This script creates a highly curated and organized taxonomy, a heirarchical tree-of-life for use in any community base 'omics
This is #1 of a series of pipelines that create-curate the Universal Multi-omics Reference and Alignment Database
1. Universal Taxonomy Database: this repository
2. Universal Compounds Database: found here
3. Universal Reactions Database: found here
4. Universal Protein Alignment Database: found here
5. Universal ncRNA Alignment Database: found here
The current state of taxonomy of life is deeply broken, creating a tangled and useless "tree" say if you were trying to graph out what organisms you have in your metagenome. This script fixes the extensive taxonomic errors (detailed:https://academic.oup.com/database/article/doi/10.1093/database/baaa062/5881509) in the phylogenies of all named organisms, creating a table of computer-readable phylogenetic lineages with their public database numeric identifiers.
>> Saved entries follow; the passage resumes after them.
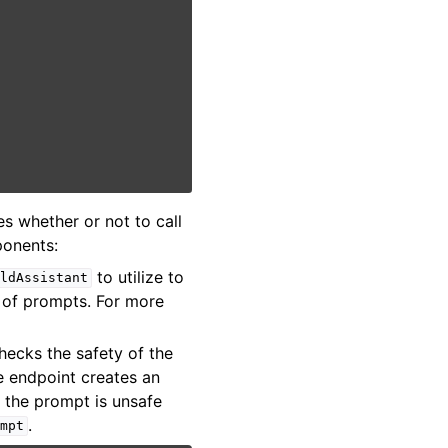
s whether or not to call
ponents:
to utilize to
eldAssistant
 of prompts. For more
checks the safety of the
e endpoint creates an
f the prompt is unsafe
.
mpt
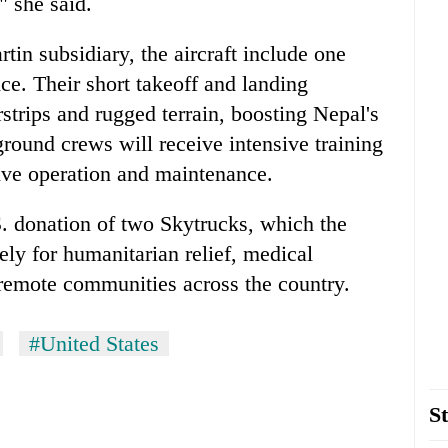
" she said.
in subsidiary, the aircraft include one
e. Their short takeoff and landing
rstrips and rugged terrain, boosting Nepal's
 ground crews will receive intensive training
ive operation and maintenance.
. donation of two Skytrucks, which the
ly for humanitarian relief, medical
 remote communities across the country.
#United States
St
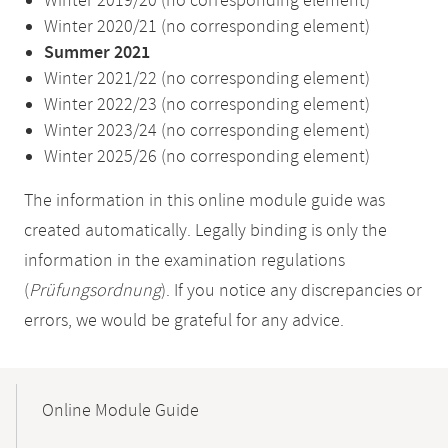
Winter 2019/20 (no corresponding element)
Winter 2020/21 (no corresponding element)
Summer 2021
Winter 2021/22 (no corresponding element)
Winter 2022/23 (no corresponding element)
Winter 2023/24 (no corresponding element)
Winter 2025/26 (no corresponding element)
The information in this online module guide was
created automatically. Legally binding is only the
information in the examination regulations
(
Prüfungsordnung
). If you notice any discrepancies or
errors, we would be grateful for any advice.
Mobile-
Content-
Online Module Guide
Navigation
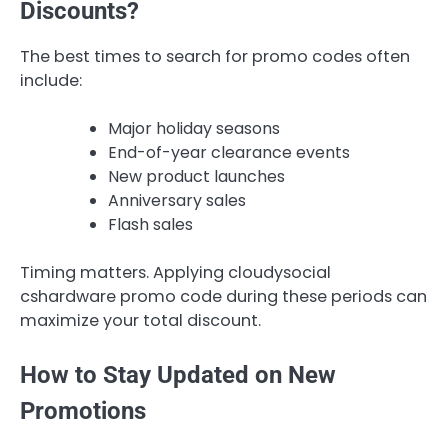
Discounts?
The best times to search for promo codes often
include:
Major holiday seasons
End-of-year clearance events
New product launches
Anniversary sales
Flash sales
Timing matters. Applying cloudysocial
cshardware promo code during these periods can
maximize your total discount.
How to Stay Updated on New
Promotions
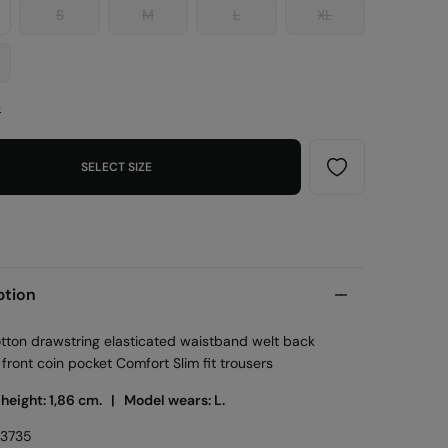
S
M
L
XL
e
SELECT SIZE
ption
otton drawstring elasticated waistband welt back
front coin pocket Comfort Slim fit trousers
 height: 1,86 cm. |
Model wears: L.
53735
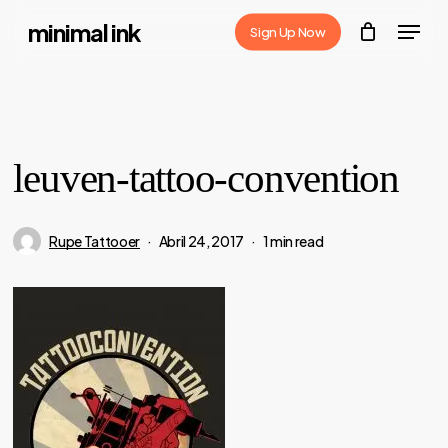
Skip
Menu
minimal ink
Sign Up Now
to
Close
main
Menu
content
leuven-tattoo-convention
Rupe Tattooer
Abril 24, 2017
1 min read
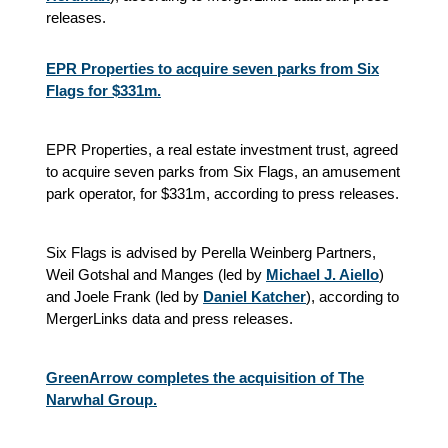
releases.
EPR Properties to acquire seven parks from Six
Flags for $331m.
EPR Properties, a real estate investment trust, agreed
to acquire seven parks from Six Flags, an amusement
park operator, for $331m, according to press releases.
Six Flags is advised by Perella Weinberg Partners,
Weil Gotshal and Manges (led by
Michael J. Aiello
)
and Joele Frank (led by
Daniel Katcher
), according to
MergerLinks data and press releases.
GreenArrow completes the acquisition of The
Narwhal Group.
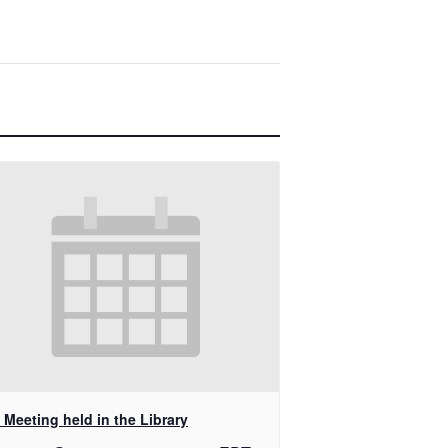
Meeting held in the Library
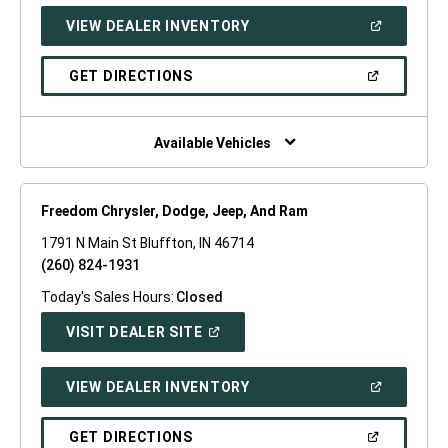
NEW
(OPEN
VIEW DEALER INVENTORY
WINDOW)
IN
A
NEW
(OPEN
GET DIRECTIONS
WINDOW)
IN
A
NEW
WINDOW)
Available Vehicles
Freedom Chrysler, Dodge, Jeep, And Ram
1791 N Main St Bluffton, IN 46714
(260) 824-1931
Today's Sales Hours:
Closed
(OPEN
VISIT DEALER SITE
IN
A
NEW
(OPEN
VIEW DEALER INVENTORY
WINDOW)
IN
A
NEW
(OPEN
GET DIRECTIONS
WINDOW)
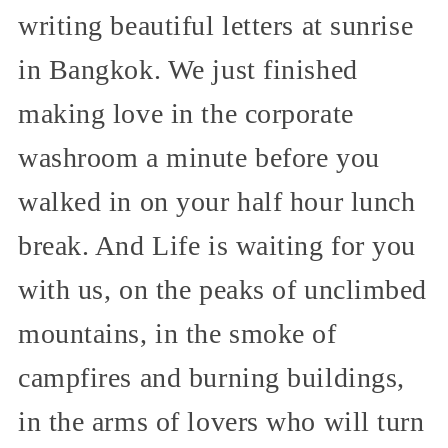
writing beautiful letters at sunrise
in Bangkok. We just finished
making love in the corporate
washroom a minute before you
walked in on your half hour lunch
break. And Life is waiting for you
with us, on the peaks of unclimbed
mountains, in the smoke of
campfires and burning buildings,
in the arms of lovers who will turn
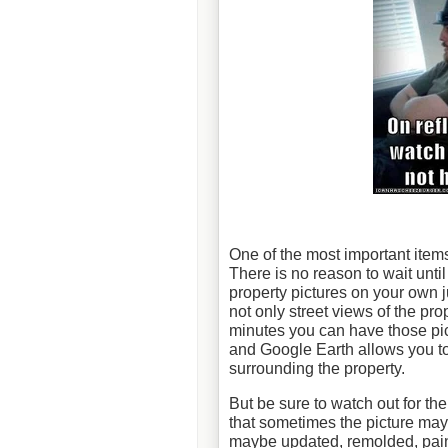
One of the most important items
There is no reason to wait unti
property pictures on your own 
not only street views of the pro
minutes you can have those pic
and Google Earth allows you to 
surrounding the property.
But be sure to watch out for th
that sometimes the picture may
maybe updated, remolded, paint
- Enforce adherence naming standards for all entries
- Reduce excessive, not based in reality, taxonomic ranks to 8 primary taxonomic ranks:kingdom, phylum, class, order, family, genus, species, strain
- Create conventions for strains, metagenomes and all non-cellular organisms
- Modify synonymous names or other inconsistencies to ensure a heirarchical-tree-of-life
In case the link breaks replace this link (https://ftp.ncbi.nih.gov/pub/taxonomy/new_taxdump/) with the new taxdump URL in the perl script: MakeTaxonomyDB1of3.pl
Sorry, but IMG is a crappy "walled garden", too hard for them to make an ftp site
- You are going to have to get an ER login
- log in and go to: https://img.jgi.doe.gov/cgi-bin/mer/main.cgi
- set your preferences to maximize your genome lists and save columns
- Click on the following categories: archaea, bacteria, plasmids, viruses, eukaryotes, and metagenomes -- you want to use "ALL" not just JGI genomes
- since bacteria are so many, paste the follow link: https://img.jgi.doe.gov/cgi-bin/mer/main.cgi?section=TaxonList&page=taxonListAlpha&domain=Bacteria
- make sure the following columns are selected (checkboxes at bottom)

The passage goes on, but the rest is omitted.